House Democrats Move to Increase Lawmaker Pay After Long Freeze
(Bloomberg) -- House Democrats are moving forward with a plan to give members of Congress their first pay increase in a decade.
The party has scheduled a vote on a $1 trillion spending package next week that includes the annual bill funding congressional operations. The measure leaves out language in effect since 2010 that would prevent lawmakers from receiving an annual cost-of-living increase to the $174,000 base salary for rank-and-file lawmakers.
This week Democrats unveiled a separate Financial Services spending bill that would also allow the increase to go forward.
The issue of pay raises for lawmakers is politically fraught, and any measure is likely to be blocked in the Republican-held Senate. House Majority Leader Steny Hoyer acknowledged the opposition but said the freeze on increases made it hard to pay and retain staff.
“I don’t have any intention of recommending that we turn it off,” Hoyer said. "It’s not only having an effect on members of Congress, it’s compressing salary structure."

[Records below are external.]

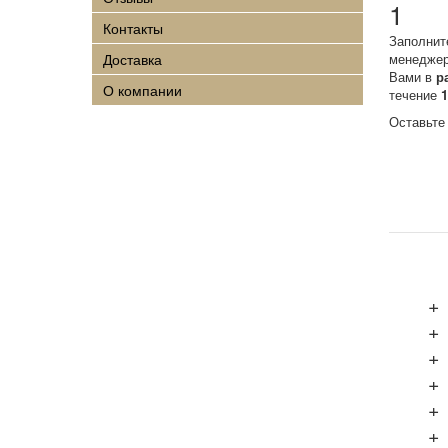
1
Контакты
Заполнит
Доставка
менеджер
Вами в
р
О компании
течение
Оставьте
+
+
+
+
+
+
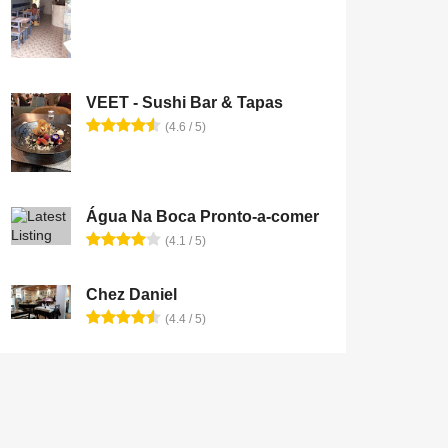
VEET - Sushi Bar & Tapas
(4.6 / 5)
Água Na Boca Pronto-a-comer
(4.1 / 5)
Chez Daniel
(4.4 / 5)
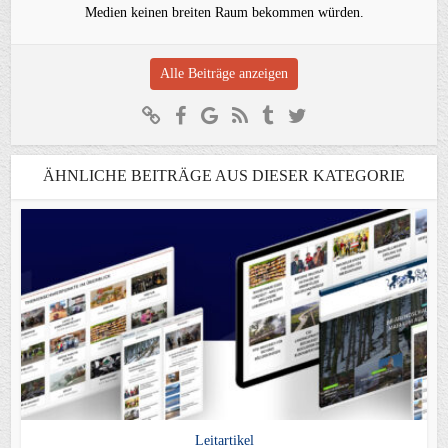
Medien keinen breiten Raum bekommen würden.
Alle Beiträge anzeigen
ÄHNLICHE BEITRÄGE AUS DIESER KATEGORIE
Leitartikel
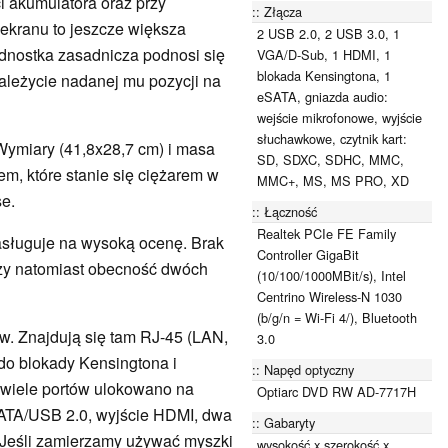
i akumulatora oraz przy
Złącza
ekranu to jeszcze większa
2 USB 2.0, 2 USB 3.0, 1
ednostka zasadnicza podnosi się
VGA/D-Sub, 1 HDMI, 1
blokada Kensingtona, 1
należycie nadanej mu pozycji na
eSATA, gniazda audio:
wejście mikrofonowe, wyjście
słuchawkowe, czytnik kart:
Wymiary (41,8x28,7 cm) i masa
SD, SDXC, SDHC, MMC,
em, które stanie się ciężarem w
MMC+, MS, MS PRO, XD
se.
Łączność
Realtek PCIe FE Family
asługuje na wysoką ocenę. Brak
Controller GigaBit
szy natomiast obecność dwóch
(10/100/1000MBit/s), Intel
Centrino Wireless-N 1030
(b/g/n = Wi-Fi 4/), Bluetooth
ów. Znajdują się tam RJ-45 (LAN,
3.0
zdo blokady Kensingtona i
Napęd optyczny
e wiele portów ulokowano na
Optiarc DVD RW AD-7717H
eSATA/USB 2.0, wyjście HDMI, dwa
Gabaryty
). Jeśli zamierzamy używać myszki
wysokość x szerokość x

He said that while he supported congressional belt-tightening during the recession, the strong economy helps make the case for an increase now.

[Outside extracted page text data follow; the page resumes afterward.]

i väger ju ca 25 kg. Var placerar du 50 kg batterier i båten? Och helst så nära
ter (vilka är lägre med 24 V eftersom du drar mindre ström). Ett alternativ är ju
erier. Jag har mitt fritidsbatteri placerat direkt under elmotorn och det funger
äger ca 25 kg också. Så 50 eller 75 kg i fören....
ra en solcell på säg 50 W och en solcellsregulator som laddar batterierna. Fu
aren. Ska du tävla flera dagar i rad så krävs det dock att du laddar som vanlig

“I don’t think there’s ever a time when people think it’s very good politically to do," he said. "In this present climate, where the president says we have one of the best economies in the entire history of the world, I don’t know."
Under a formula established in a 1989 ethics law, lawmakers are slated to receive a 2.6 percent increase of $4,500 in January. Democrats have proposed giving federal workers a 3.1 percent raise next year.
Democrats point out that lawmakers would be making $208,000 per year by now if the decade of pay freezes had not been put into effect and that the median single family home price in Capitol Hill has increased 58 percent in the past decade.
Top congressional staff would also receive a raise under the plan since their pay cannot exceed the amount lawmakers receive.
The proposal may be dead on arrival in the U.S. Senate, however.
“I think the American people, if you polled them, would think that Congress ought to earn it first," Senate Appropriations Chairman Richard Shelby, an Alabama Republican, told reporters Monday.
"I doubt it’ll pass if we vote on it," said Senator John Kennedy of Louisiana, the Republican chairman of the Appropriations Financial Services subcommittee.
Some Senate Democrats may not be on board either.
“I certainly haven’t had any discussion about it on the Senate side” said Virginia Democrat Tim Kaine.
The debate over lawmaker pay comes as the divided Congress is at loggerheads on major legislation addressing infrastructure, prescription drugs, immigration and the debt ceiling.
The 27th amendment to the Constitution forbids Congress from giving itself a raise beyond a cost-of-living increase before the next election.